Work request:
Take the lines below from the one with "Free Members Area" through the one with "A Tibetan pilgrim" and retype them exactly. Include nothing else, and no pictures.

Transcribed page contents
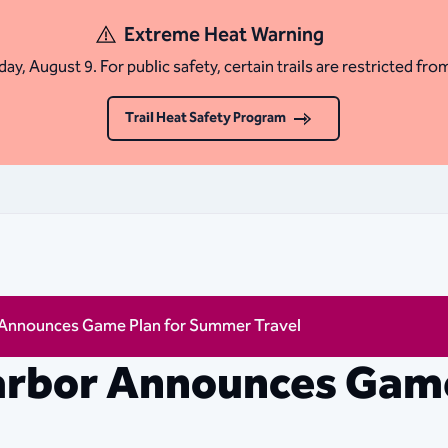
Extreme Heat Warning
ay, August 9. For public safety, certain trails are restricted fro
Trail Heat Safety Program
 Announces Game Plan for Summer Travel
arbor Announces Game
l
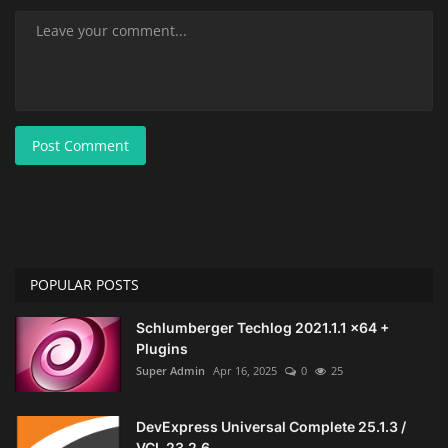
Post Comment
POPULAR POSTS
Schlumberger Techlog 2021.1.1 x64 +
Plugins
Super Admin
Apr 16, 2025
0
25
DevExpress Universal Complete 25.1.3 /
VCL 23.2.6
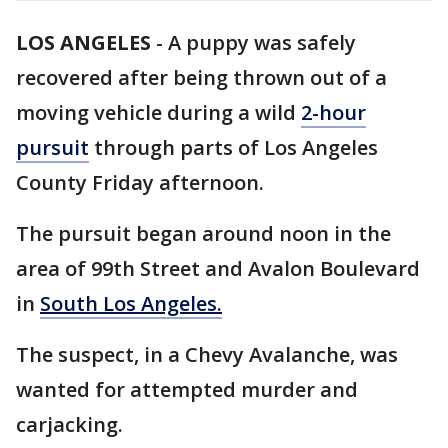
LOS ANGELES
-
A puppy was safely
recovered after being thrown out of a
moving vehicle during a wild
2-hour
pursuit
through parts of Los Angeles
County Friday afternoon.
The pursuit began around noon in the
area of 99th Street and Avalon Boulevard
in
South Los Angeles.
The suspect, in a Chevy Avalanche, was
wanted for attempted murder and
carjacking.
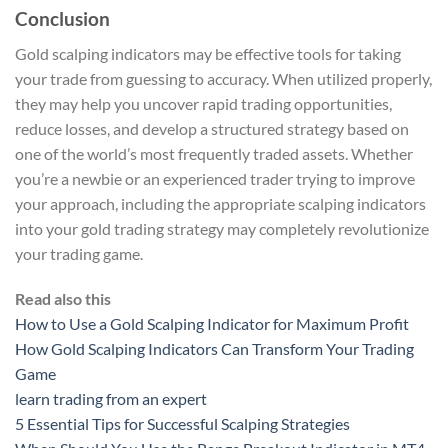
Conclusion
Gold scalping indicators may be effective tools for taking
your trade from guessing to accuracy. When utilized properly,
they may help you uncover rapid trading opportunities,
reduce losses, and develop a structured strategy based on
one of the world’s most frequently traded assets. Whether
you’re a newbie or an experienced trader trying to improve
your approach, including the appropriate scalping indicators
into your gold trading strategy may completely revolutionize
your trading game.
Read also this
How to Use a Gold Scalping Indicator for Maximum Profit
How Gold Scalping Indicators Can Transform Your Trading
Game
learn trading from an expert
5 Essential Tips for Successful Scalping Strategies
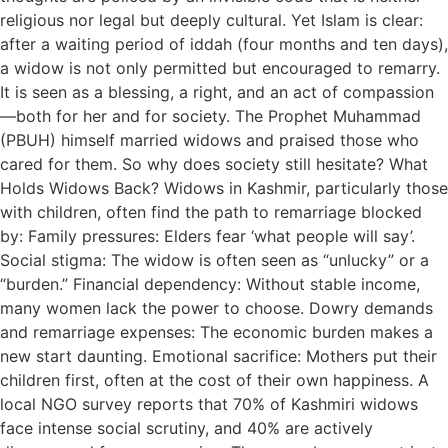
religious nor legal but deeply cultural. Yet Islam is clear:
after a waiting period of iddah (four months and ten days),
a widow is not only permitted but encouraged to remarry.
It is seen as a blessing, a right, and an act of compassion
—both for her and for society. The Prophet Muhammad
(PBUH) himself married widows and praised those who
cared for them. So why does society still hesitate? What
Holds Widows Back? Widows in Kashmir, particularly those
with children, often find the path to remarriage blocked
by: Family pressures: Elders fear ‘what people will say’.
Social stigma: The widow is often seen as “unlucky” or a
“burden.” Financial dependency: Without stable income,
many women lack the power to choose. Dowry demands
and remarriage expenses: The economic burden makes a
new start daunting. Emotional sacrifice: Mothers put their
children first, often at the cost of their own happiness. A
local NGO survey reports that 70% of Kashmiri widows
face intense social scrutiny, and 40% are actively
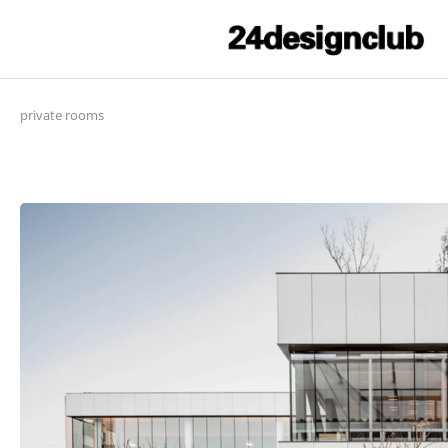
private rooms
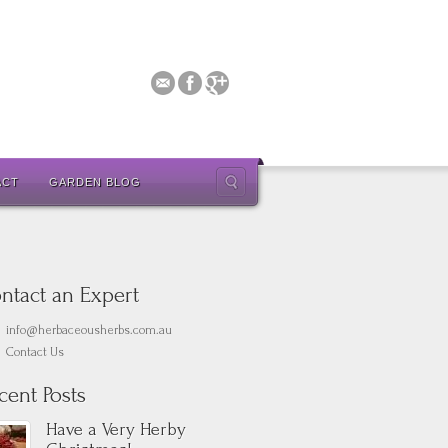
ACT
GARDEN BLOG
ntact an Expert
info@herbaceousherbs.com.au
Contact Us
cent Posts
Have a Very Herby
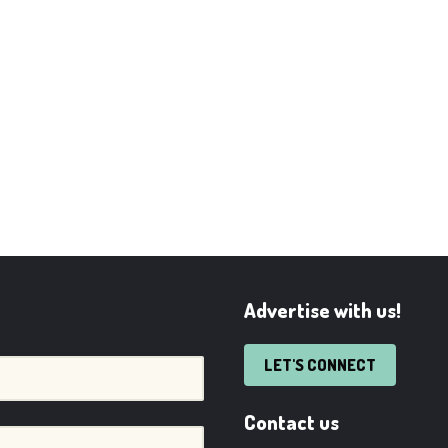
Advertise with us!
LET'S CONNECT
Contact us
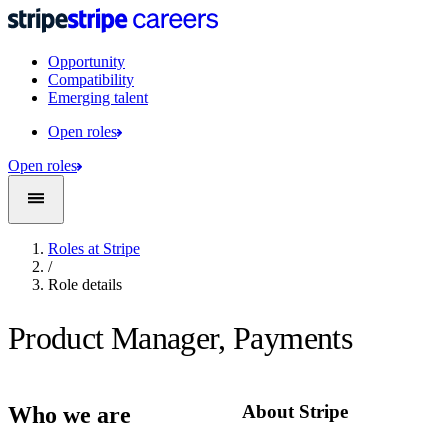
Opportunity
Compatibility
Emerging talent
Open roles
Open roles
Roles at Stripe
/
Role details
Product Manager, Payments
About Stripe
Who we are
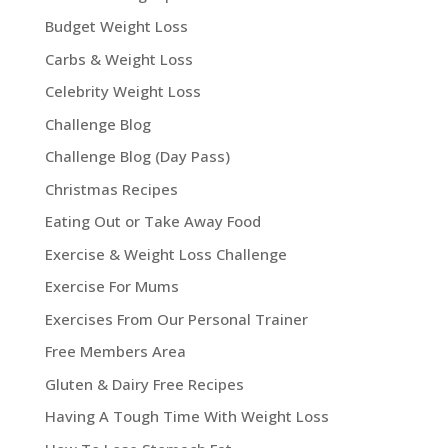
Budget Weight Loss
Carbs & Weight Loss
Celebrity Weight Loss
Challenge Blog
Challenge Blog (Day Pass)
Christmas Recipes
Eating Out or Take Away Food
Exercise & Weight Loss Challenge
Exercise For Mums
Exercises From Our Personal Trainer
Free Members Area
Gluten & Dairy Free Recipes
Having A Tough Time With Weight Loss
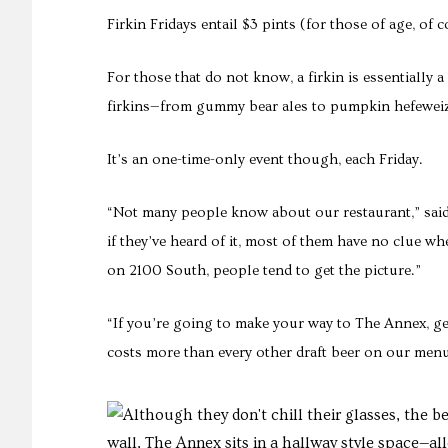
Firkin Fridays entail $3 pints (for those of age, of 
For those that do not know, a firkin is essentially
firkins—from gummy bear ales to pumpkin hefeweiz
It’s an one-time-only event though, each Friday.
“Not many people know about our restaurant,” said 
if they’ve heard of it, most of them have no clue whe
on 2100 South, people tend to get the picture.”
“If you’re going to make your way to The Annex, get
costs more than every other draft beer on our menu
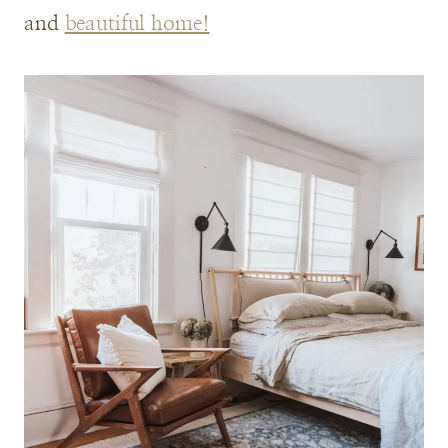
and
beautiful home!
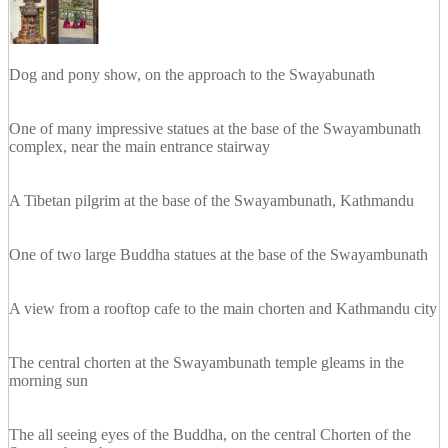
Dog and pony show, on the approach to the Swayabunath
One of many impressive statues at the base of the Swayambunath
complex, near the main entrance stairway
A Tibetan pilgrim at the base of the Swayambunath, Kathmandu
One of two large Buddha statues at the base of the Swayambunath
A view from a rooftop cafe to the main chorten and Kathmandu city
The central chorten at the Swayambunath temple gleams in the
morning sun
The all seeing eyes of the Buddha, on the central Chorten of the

==

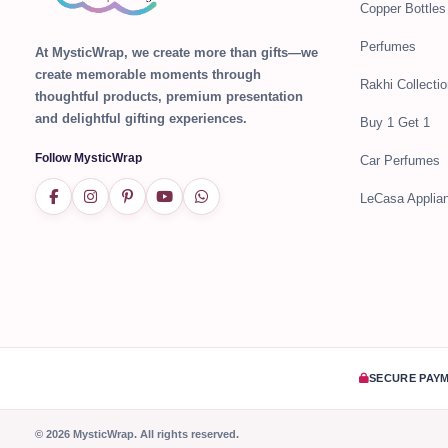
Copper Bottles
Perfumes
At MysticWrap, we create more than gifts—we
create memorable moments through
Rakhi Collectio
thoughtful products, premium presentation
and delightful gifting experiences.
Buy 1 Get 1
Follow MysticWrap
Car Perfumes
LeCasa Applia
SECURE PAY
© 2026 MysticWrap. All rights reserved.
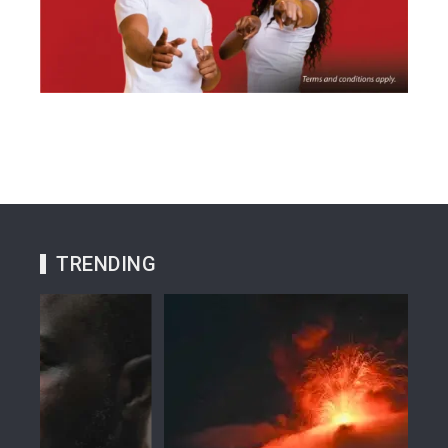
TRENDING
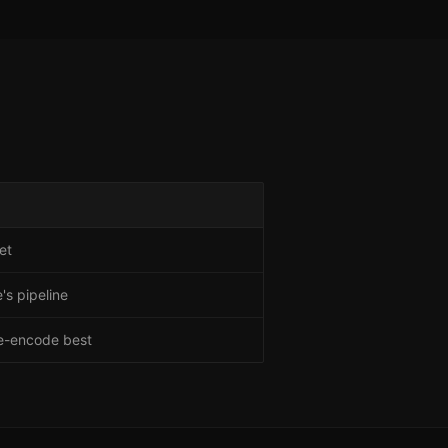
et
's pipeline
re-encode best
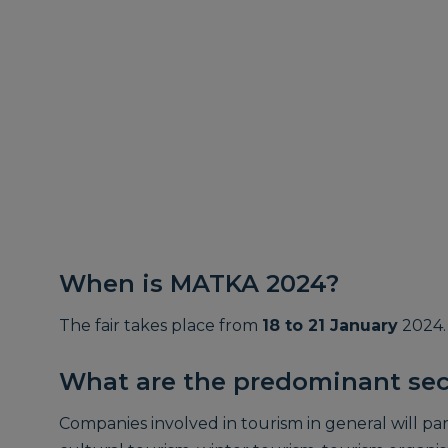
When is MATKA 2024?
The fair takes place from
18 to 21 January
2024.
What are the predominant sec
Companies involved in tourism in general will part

Problem solution:
Free Members Area
Gluten & Dairy Free Recipes
Having A Tough Time With Weight Loss
Firkin Fridays entail $3 pints (for those of age, of 
For those that do not know, a firkin is essentially
firkins—from gummy bear ales to pumpkin hefeweiz
It’s an one-time-only event though, each Friday.
“Not many people know about our restaurant,” said 
if they’ve heard of it, most of them have no clue whe
on 2100 South, people tend to get the picture.”
“If you’re going to make your way to The Annex, get
costs more than every other draft beer on our menu
and
beautiful home!
Dog and pony show, on the approach to the Swayabunath
One of many impressive statues at the base of the Swayambunath
complex, near the main entrance stairway
A Tibetan pilgrim at the base of the Swayambunath, Kathmandu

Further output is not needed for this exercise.